McCormick & Company Incorporated (MKC)

Liquidity ratios

Nov 30, 2024 Aug 31, 2024 May 31, 2024 Feb 29, 2024 Nov 30, 2023 Aug 31, 2023 May 31, 2023 Feb 28, 2023 Nov 30, 2022 Aug 31, 2022 May 31, 2022 Feb 28, 2022 Nov 30, 2021 Aug 31, 2021 May 31, 2021 Feb 28, 2021 Nov 30, 2020 Aug 31, 2020 May 31, 2020 Feb 29, 2020
Current ratio 0.74 0.71 0.69 0.68 0.65 0.67 0.85 0.73 0.70 0.77 0.74 0.73 0.68 0.68 0.86 0.81 0.68 0.90 1.02 0.74
Quick ratio 0.27 0.27 0.26 0.25 0.24 0.25 0.28 0.28 0.26 0.29 0.26 0.28 0.28 0.27 0.33 0.32 0.17 0.37 0.43 0.28
Cash ratio 0.06 0.06 0.06 0.06 0.05 0.05 0.05 0.11 0.10 0.11 0.10 0.11 0.11 0.10 0.12 0.11 -0.00 0.11 0.12 0.08

The liquidity ratios of McCormick & Company Incorporated reflect the firm's ability to meet its short-term obligations.

1. Current Ratio: The current ratio has seen fluctuations over the years, ranging from as low as 0.68 to a high of 1.02. This ratio measures the company's ability to cover its current liabilities with its current assets. A current ratio below 1 indicates potential difficulty in meeting short-term obligations. Although there have been periods of improvement, the current ratio has generally been below 1, suggesting a potential liquidity concern.

2. Quick Ratio: The quick ratio, also known as the acid-test ratio, provides a more stringent measure of liquidity by excluding inventory from current assets. It has also shown variability, with values ranging from 0.17 to 0.43. A quick ratio below 1 indicates that a company may struggle to pay its current liabilities without relying on the sale of inventory. McCormick's quick ratio has generally been low, indicating a dependency on inventory to meet short-term obligations.

3. Cash Ratio: The cash ratio measures a company's ability to cover its current liabilities with its cash and cash equivalents. McCormick's cash ratio has been relatively stable, ranging from 0.00 to 0.12. A positive cash ratio indicates that the company has enough cash to cover its short-term liabilities, which is essential for financial stability. McCormick's cash ratio, although fluctuating, generally demonstrates a reasonable level of liquidity in terms of cash reserves.

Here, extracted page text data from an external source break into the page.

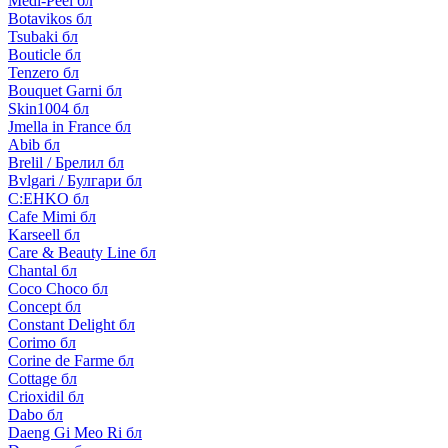
Medi-Peel бл
Botavikos бл
Tsubaki бл
Bouticle бл
Tenzero бл
Bouquet Garni бл
Skin1004 бл
Jmella in France бл
Abib бл
Brelil / Брелил бл
Bvlgari / Булгари бл
C:EHKO бл
Cafe Mimi бл
Karseell бл
Care & Beauty Line бл
Chantal бл
Coco Choco бл
Concept бл
Constant Delight бл
Corimo бл
Corine de Farme бл
Cottage бл
Crioxidil бл
Dabo бл
Daeng Gi Meo Ri бл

In summary, while McCormick's cash position appears stronger compared to its current assets and quick assets alone, the company's consistently low current and quick ratios suggest a potential concern in meeting short-term obligations without relying heavily on inventory or other current assets. Monitoring and managing liquidity will be crucial for ensuring the company's financial health and stability.


Additional liquidity measure

Nov 30, 2024 Aug 31, 2024 May 31, 2024 Feb 29, 2024 Nov 30, 2023 Aug 31, 2023 May 31, 2023 Feb 28, 2023 Nov 30, 2022 Aug 31, 2022 May 31, 2022 Feb 28, 2022 Nov 30, 2021 Aug 31, 2021 May 31, 2021 Feb 28, 2021 Nov 30, 2020 Aug 31, 2020 May 31, 2020 Feb 29, 2020
Cash conversion cycle days 32.05 37.44 28.09 30.59 32.82 45.48 46.72 52.13 48.12 53.71 48.54 45.80 43.02 49.85 41.24 43.25 34.47 37.18 30.30 33.38

The cash conversion cycle for McCormick & Company Incorporated has fluctuated over the periods provided. The cycle represents the time it takes for the company to convert its investment in inventory into cash received from customers.

In general, a shorter cash conversion cycle is preferable as it indicates that the company is efficiently managing its working capital. From November 30, 2023 to August 31, 2024, the company saw a gradual decline in its cash conversion cycle from 45.48 days to 37.44 days. This improvement suggests that McCormick was either managing its inventory more effectively or collecting cash from customers more efficiently during this period.

However, there was a slight increase in the cash conversion cycle from August 31, 2024, to November 30, 2024, where it increased from 37.44 days to 32.05 days. This could potentially indicate a delay in collecting cash from customers or issues with inventory management during this specific period.

Overall, although there have been fluctuations in the cash conversion cycle, McCormick & Company Incorporated should continue to focus on optimizing its inventory management and collections processes to maintain a healthy cash conversion cycle going forward.